Cook Islands Residents Champion Conservation

In the Cook Islands, conservation is not a newfangled idea imported by visiting scientists.

Throughout the country, the relationship between people and natural resources remains strong. Most outer islands don’t have a supermarket; some get a cargo ship twice a year. Certain villages and islands still honour the ancient practice of ra’ui, or restricting access to a resource or area for as long as it takes natural processes to achieve restored health. Setting and lifting a ra’ui remains the prerogative of chiefs.

On islands where residents increasingly work day jobs, local and international organisations have run campaigns to revive traditional management. Nonprofits have also stepped in to fund scientific research and policy change, particularly targeting animals being exploited all over the world.

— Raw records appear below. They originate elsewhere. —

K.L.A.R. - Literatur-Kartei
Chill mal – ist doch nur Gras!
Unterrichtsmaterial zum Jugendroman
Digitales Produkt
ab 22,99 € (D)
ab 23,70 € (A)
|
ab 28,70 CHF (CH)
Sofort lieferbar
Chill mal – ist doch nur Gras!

The Cook Islands Turtle Project, launched in 2010, sourced funding for surveys of turtle populations throughout the Cook Islands, including the globally endangered Hawksbill. The studies revealed, among other insights, the impact of development on nesting behaviours.

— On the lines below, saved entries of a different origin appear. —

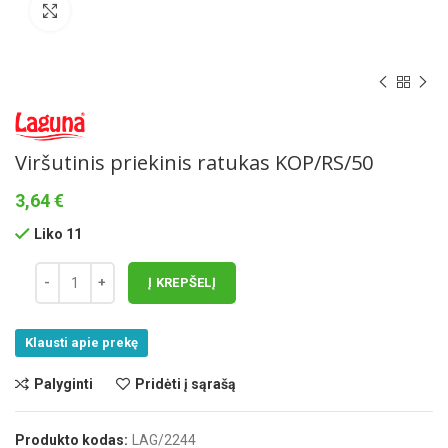
Norėdami padidinti spauskite čia
Viršutinis priekinis ratukas KOP/RS/50
3,64
€
Liko 11
Į KREPŠELĮ
Klausti apie prekę
Palyginti
Pridėti į sąrašą
Produkto kodas:
LAG/2244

“Turtles are an iconic indicator species,” said Steve Lyon, founder of the Rarotonga-based Pacific Islands Conservation Initiative. “They’re a flagship species or series of species. By protecting turtles, you can bring light to the other work you’re doing.”

This other work would later expand to include a two-million-square-kilometre contribution toward ending the global exploitation of sharks. After a year and a half of advocacy and public consultations, the government agreed to legislate a shark sanctuary within its national boundaries. Now, for bringing sharks on board, fishing vessels are subject to losing their licences and paying fines of up to $250,000.

In 2014, Cook Islanders unanimously supported a proposal for stricter regulation of their marine environment. Three years later, legislation established the world’s largest marine-protected area.

“We do this as a gift to the world and future generations and also because we acknowledge that our environment and our people are the basis of our economy,” Prime Minister Henry Puna said before the United Nations’ General Assembly in 2017. The International Union for the Conservation of Nature called the marine-protected area a landmark decision.

Today, half the Cook Islands’ ocean territory is in the process of being zoned. No industrial activity is allowed within 50 square miles of any island. The marine park has become known as Marae Moana, or Sacred Ocean.

In 2019, in response to the increasing number of tourists snorkelling with turtles, a group of residents formed an association that seeks to monitor and raise money for the species’ protection.

“As we see it,” said Julie Tamaariki, the association’s president, “if tourists who view our turtles can also take home a message, not only on the turtles, but our amazing marine life and the sustainability of our environment, then we are doing our part for the future of our planet.”